(Saved entries)
———

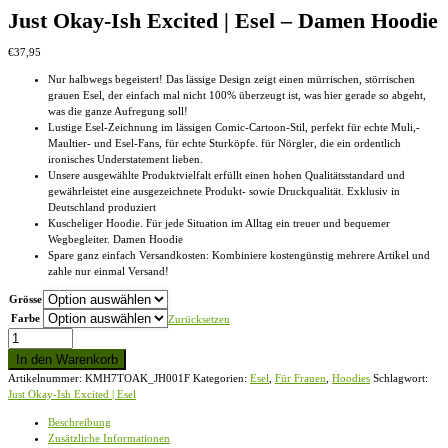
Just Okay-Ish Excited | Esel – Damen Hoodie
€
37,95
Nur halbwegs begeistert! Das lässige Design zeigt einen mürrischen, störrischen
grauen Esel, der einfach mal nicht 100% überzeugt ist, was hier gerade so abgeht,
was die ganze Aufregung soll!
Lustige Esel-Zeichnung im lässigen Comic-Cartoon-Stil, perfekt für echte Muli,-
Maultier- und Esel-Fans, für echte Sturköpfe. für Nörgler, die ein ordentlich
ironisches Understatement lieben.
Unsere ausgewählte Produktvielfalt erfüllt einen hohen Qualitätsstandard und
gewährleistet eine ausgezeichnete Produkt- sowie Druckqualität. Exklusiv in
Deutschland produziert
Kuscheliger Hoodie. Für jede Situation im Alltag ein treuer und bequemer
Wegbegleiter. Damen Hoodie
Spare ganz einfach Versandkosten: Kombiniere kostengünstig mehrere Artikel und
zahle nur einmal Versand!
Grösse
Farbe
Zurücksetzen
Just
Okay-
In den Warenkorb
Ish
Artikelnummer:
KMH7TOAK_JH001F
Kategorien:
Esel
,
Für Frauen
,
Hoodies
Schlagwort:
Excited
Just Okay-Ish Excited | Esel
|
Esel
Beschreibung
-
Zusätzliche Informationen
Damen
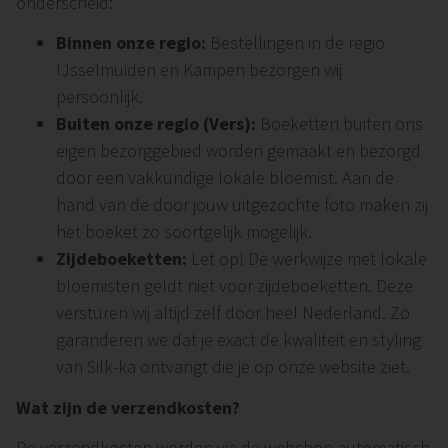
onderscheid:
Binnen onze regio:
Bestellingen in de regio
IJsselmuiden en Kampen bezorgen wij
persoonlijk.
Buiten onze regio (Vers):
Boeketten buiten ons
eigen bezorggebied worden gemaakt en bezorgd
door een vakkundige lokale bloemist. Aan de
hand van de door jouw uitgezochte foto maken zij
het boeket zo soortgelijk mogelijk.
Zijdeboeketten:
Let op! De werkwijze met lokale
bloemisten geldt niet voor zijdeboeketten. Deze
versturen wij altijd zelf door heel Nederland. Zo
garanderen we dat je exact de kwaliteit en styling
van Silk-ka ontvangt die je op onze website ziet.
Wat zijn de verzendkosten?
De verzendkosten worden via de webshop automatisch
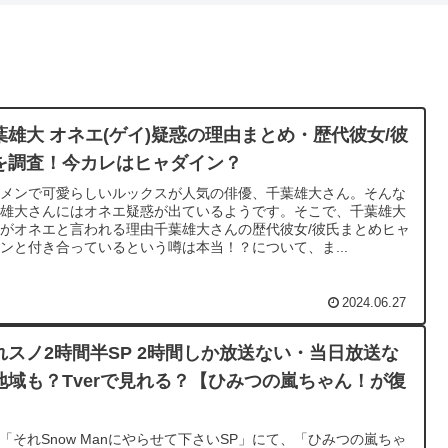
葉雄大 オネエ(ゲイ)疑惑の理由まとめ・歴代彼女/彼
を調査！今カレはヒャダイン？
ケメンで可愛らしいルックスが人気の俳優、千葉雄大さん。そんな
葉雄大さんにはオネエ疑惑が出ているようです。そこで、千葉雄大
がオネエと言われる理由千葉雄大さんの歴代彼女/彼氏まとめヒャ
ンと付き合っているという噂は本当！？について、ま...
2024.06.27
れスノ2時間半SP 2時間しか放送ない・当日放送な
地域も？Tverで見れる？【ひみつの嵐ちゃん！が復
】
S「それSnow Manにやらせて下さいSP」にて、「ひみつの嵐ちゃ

———

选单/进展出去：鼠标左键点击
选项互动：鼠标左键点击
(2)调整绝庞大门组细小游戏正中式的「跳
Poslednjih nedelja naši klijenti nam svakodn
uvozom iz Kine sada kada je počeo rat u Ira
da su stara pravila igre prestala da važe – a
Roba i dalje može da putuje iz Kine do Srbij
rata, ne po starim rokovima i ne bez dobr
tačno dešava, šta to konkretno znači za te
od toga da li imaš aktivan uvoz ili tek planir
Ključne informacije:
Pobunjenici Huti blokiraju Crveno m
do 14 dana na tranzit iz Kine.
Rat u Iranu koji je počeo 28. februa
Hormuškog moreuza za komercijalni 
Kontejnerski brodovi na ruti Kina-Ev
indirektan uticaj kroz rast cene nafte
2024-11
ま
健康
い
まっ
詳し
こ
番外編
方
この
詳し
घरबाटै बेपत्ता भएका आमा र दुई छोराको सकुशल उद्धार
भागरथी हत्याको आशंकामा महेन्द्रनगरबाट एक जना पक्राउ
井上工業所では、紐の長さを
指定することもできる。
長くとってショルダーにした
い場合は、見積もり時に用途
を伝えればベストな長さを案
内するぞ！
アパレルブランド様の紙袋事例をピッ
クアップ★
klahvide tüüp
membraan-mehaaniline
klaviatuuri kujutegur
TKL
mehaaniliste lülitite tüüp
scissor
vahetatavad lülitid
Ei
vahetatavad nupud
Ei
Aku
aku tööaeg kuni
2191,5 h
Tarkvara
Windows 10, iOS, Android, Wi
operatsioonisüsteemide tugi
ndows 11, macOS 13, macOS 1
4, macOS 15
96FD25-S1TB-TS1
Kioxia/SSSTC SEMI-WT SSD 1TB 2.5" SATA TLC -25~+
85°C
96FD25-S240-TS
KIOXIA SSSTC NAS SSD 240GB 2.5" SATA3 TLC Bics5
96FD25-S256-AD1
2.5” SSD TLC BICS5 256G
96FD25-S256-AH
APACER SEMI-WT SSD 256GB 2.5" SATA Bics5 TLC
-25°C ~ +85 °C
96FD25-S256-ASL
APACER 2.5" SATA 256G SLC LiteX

———

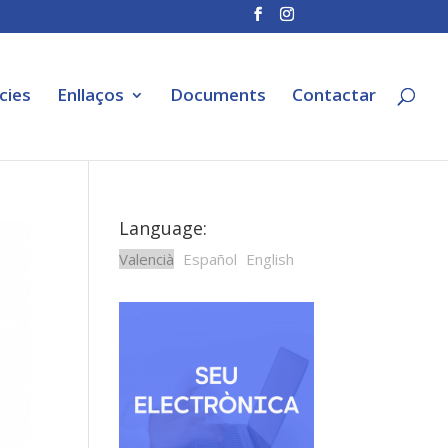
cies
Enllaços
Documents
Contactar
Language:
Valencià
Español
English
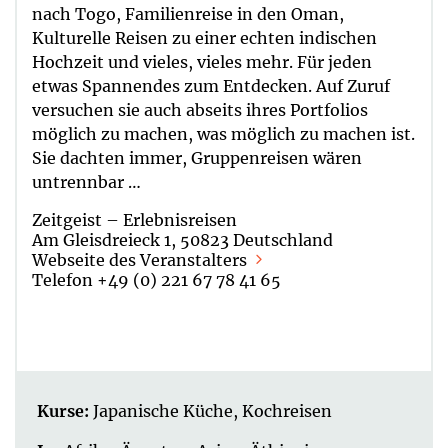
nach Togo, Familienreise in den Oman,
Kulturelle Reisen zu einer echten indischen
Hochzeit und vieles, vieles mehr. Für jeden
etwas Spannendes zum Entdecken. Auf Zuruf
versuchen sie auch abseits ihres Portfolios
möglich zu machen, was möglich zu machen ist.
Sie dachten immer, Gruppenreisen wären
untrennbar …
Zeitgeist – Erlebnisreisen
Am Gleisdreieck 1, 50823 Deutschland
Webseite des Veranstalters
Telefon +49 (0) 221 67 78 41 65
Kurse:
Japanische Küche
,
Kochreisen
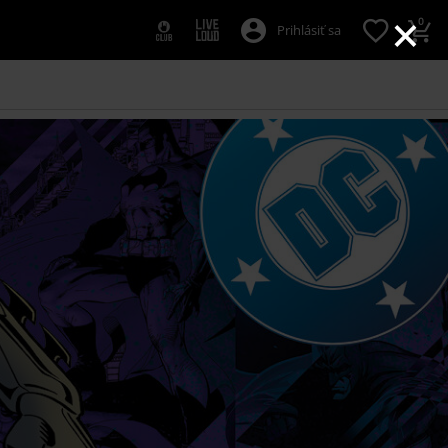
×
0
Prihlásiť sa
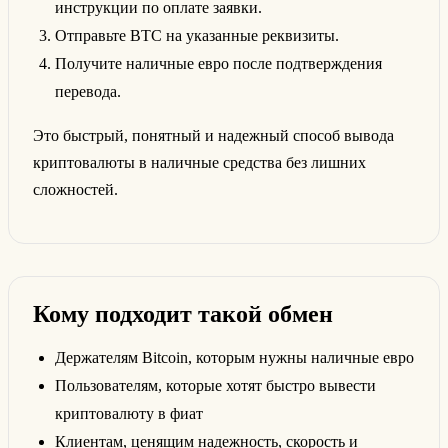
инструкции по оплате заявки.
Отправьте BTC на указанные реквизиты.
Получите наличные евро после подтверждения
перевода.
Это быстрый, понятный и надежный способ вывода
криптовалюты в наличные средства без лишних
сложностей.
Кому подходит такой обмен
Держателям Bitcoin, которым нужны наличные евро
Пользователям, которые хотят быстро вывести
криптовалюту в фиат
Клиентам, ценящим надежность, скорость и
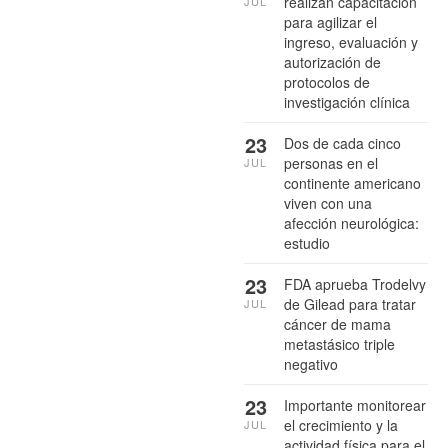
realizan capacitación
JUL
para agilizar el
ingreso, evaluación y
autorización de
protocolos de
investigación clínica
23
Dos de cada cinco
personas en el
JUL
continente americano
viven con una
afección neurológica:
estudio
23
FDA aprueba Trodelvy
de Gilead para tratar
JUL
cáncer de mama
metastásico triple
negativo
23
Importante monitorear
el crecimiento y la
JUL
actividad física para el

———

Please copy the lines above from the line with "da su stara pravila igre prestala da važe – a" up to and including the line with "96FD25-S1TB-TS1", exactly as written and with nothing else.

• _Task response_:
da su stara pravila igre prestala da važe – a
Roba i dalje može da putuje iz Kine do Srbij
rata, ne po starim rokovima i ne bez dobr
tačno dešava, šta to konkretno znači za te
od toga da li imaš aktivan uvoz ili tek planir
Ključne informacije:
Pobunjenici Huti blokiraju Crveno m
do 14 dana na tranzit iz Kine.
Rat u Iranu koji je počeo 28. februa
Hormuškog moreuza za komercijalni 
Kontejnerski brodovi na ruti Kina-Ev
indirektan uticaj kroz rast cene nafte
2024-11
ま
健康
い
まっ
詳し
こ
番外編
方
この
詳し
घरबाटै बेपत्ता भएका आमा र दुई छोराको सकुशल उद्धार
भागरथी हत्याको आशंकामा महेन्द्रनगरबाट एक जना पक्राउ
井上工業所では、紐の長さを
指定することもできる。
長くとってショルダーにした
い場合は、見積もり時に用途
を伝えればベストな長さを案
内するぞ！
アパレルブランド様の紙袋事例をピッ
クアップ★
klahvide tüüp
membraan-mehaaniline
klaviatuuri kujutegur
TKL
mehaaniliste lülitite tüüp
scissor
vahetatavad lülitid
Ei
vahetatavad nupud
Ei
Aku
aku tööaeg kuni
2191,5 h
Tarkvara
Windows 10, iOS, Android, Wi
operatsioonisüsteemide tugi
ndows 11, macOS 13, macOS 1
4, macOS 15
96FD25-S1TB-TS1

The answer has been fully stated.